We can represent the internal mechanism of a pipeline when calling fit by the following diagram:

pipeline fit diagram

When calling model.fit, the method fit_transform from each underlying transformer (here a single transformer) in the pipeline is called to:

  • learn their internal model states

  • transform the training data. Finally, the preprocessed data are provided to train the predictor.

To predict the targets given a test set, one uses the predict method.

predicted_target = model.predict(data_test)
predicted_target[:5]
array([' <=50K', ' <=50K', ' >50K', ' <=50K', ' <=50K'], dtype=object)

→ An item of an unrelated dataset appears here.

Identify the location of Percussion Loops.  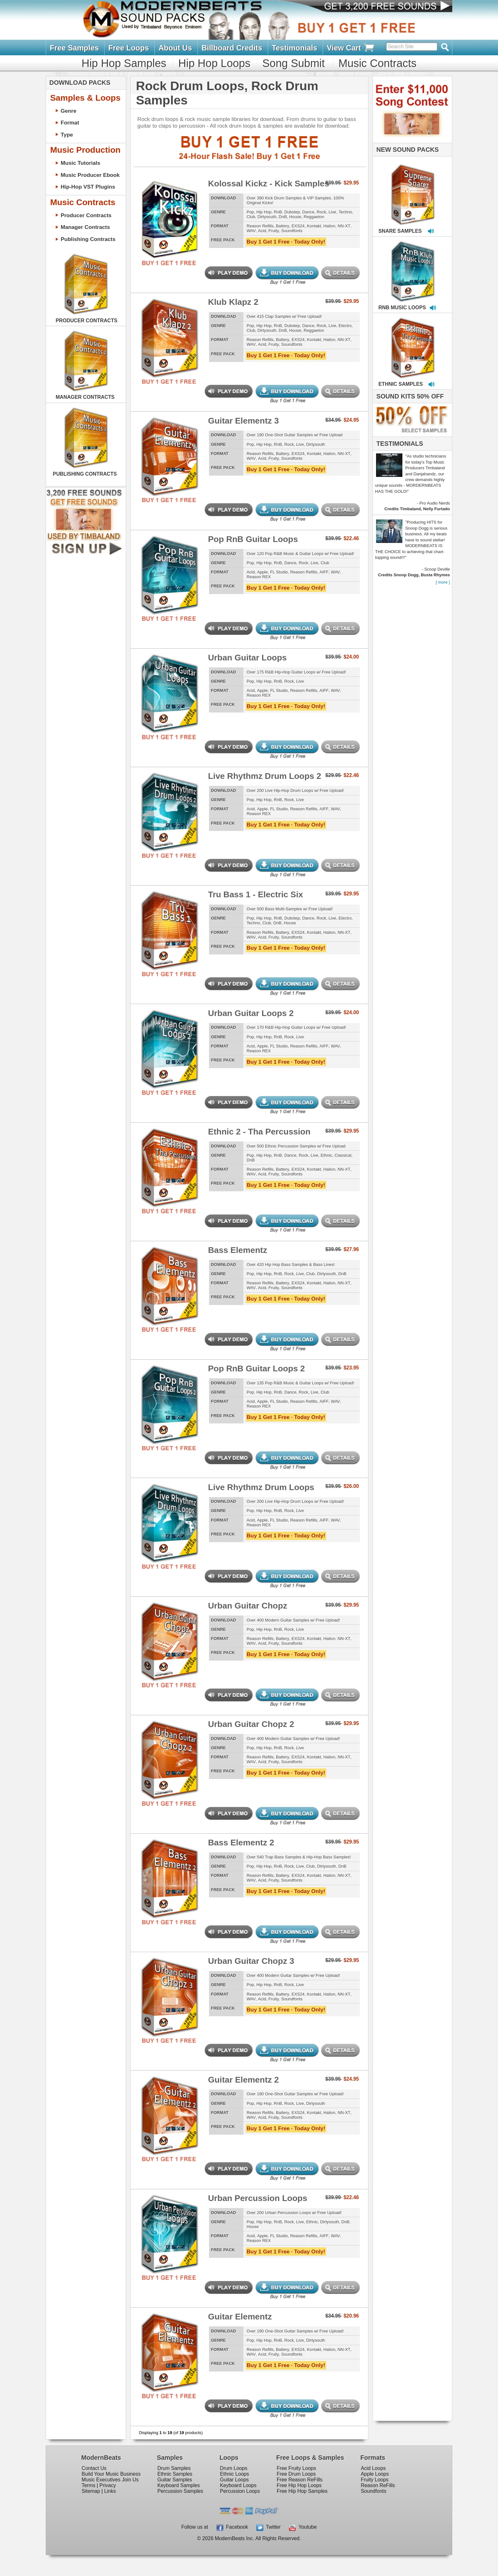 (240, 2491).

Let’s show the underlying mechanism:

pipeline predict diagram

The method transform of each transformer (here a single transformer) is called to preprocess the data. Note that there is no need to call the fit method for these transformers because we are using the internal model states computed when calling model.fit. The preprocessed data is then provided to the predictor that outputs the predicted target by calling its method predict.

As a shorthand, we can check the score of the full predictive pipeline calling the method model.score. Thus, let’s check the computational and generalization performance of such a predictive pipeline.

model_name = model.__class__.__name__
score = model.score(data_test, target_test)
print(
    f"The accuracy using a {model_name} is {score:.3f} "
    f"with a fitting time of {elapsed_time:.3f} seconds "
    f"in {model[-1].n_iter_[0]} iterations"
)
The accuracy using a Pipeline is 0.807 with a fitting time of 0.057 seconds in 9 iterations

We could compare this predictive model with the predictive model used in the previous notebook which did not scale features.

model = LogisticRegression()
start = time.time()
model.fit(data_train, target_train)
elapsed_time = time.time() - start
model_name = model.__class__.__name__
score = model.score(data_test, target_test)
print(
    f"The accuracy using a {model_name} is {score:.3f} "
    f"with a fitting time of {elapsed_time:.3f} seconds "
    f"in {model.n_iter_[0]} iterations"
)
The accuracy using a LogisticRegression is 0.807 with a fitting time of 0.128 seconds in 60 iterations

We see that scaling the data before training the logistic regression was beneficial in terms of computational performance. Indeed, the number of iterations decreased as well as the training time. The generalization performance did not change since both models converged.

Warning

Working with non-scaled data will potentially force the algorithm to iterate more as we showed in the example above. There is also the catastrophic scenario where the number of required iterations is larger than the maximum number of iterations allowed by the predictor (controlled by the max_iter) parameter. Therefore, before increasing max_iter, make sure that the data are well scaled.

In this notebook we:

  • saw the importance of scaling numerical variables;

  • used a pipeline to chain scaling and logistic regression training.